◆ **DATA FOR REVIEW**

⁂

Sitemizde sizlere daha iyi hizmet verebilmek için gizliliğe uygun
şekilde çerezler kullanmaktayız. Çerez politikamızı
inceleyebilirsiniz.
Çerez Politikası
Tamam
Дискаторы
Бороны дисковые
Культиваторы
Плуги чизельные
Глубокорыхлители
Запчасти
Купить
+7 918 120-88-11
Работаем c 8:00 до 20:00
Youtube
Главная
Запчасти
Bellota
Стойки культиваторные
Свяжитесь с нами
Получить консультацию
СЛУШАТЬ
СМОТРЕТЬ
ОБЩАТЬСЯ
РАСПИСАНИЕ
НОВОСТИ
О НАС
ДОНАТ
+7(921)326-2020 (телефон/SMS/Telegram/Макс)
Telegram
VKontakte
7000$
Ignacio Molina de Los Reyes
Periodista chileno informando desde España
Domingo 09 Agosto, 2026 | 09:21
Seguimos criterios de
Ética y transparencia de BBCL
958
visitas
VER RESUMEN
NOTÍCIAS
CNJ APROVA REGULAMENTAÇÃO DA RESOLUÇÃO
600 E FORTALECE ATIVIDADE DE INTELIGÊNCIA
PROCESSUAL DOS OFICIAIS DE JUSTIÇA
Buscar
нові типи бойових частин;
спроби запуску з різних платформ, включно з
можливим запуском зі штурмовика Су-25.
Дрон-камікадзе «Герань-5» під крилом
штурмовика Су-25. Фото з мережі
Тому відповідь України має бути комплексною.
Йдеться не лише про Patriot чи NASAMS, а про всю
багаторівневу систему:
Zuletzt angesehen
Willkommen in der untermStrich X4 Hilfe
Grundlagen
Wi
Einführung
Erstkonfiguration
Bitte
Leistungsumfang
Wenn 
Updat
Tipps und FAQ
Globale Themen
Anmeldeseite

⁂

◆ **TASK INSTRUCTIONS**
In full and word for word, set down the records shown above.

◆ **EXERCISE RESPONSE**
Sitemizde sizlere daha iyi hizmet verebilmek için gizliliğe uygun
şekilde çerezler kullanmaktayız. Çerez politikamızı
inceleyebilirsiniz.
Çerez Politikası
Tamam
Дискаторы
Бороны дисковые
Культиваторы
Плуги чизельные
Глубокорыхлители
Запчасти
Купить
+7 918 120-88-11
Работаем c 8:00 до 20:00
Youtube
Главная
Запчасти
Bellota
Стойки культиваторные
Свяжитесь с нами
Получить консультацию
СЛУШАТЬ
СМОТРЕТЬ
ОБЩАТЬСЯ
РАСПИСАНИЕ
НОВОСТИ
О НАС
ДОНАТ
+7(921)326-2020 (телефон/SMS/Telegram/Макс)
Telegram
VKontakte
7000$
Ignacio Molina de Los Reyes
Periodista chileno informando desde España
Domingo 09 Agosto, 2026 | 09:21
Seguimos criterios de
Ética y transparencia de BBCL
958
visitas
VER RESUMEN
NOTÍCIAS
CNJ APROVA REGULAMENTAÇÃO DA RESOLUÇÃO
600 E FORTALECE ATIVIDADE DE INTELIGÊNCIA
PROCESSUAL DOS OFICIAIS DE JUSTIÇA
Buscar
нові типи бойових частин;
спроби запуску з різних платформ, включно з
можливим запуском зі штурмовика Су-25.
Дрон-камікадзе «Герань-5» під крилом
штурмовика Су-25. Фото з мережі
Тому відповідь України має бути комплексною.
Йдеться не лише про Patriot чи NASAMS, а про всю
багаторівневу систему:
Zuletzt angesehen
Willkommen in der untermStrich X4 Hilfe
Grundlagen
Wi
Einführung
Erstkonfiguration
Bitte
Leistungsumfang
Wenn 
Updat
Tipps und FAQ
Globale Themen
Anmeldeseite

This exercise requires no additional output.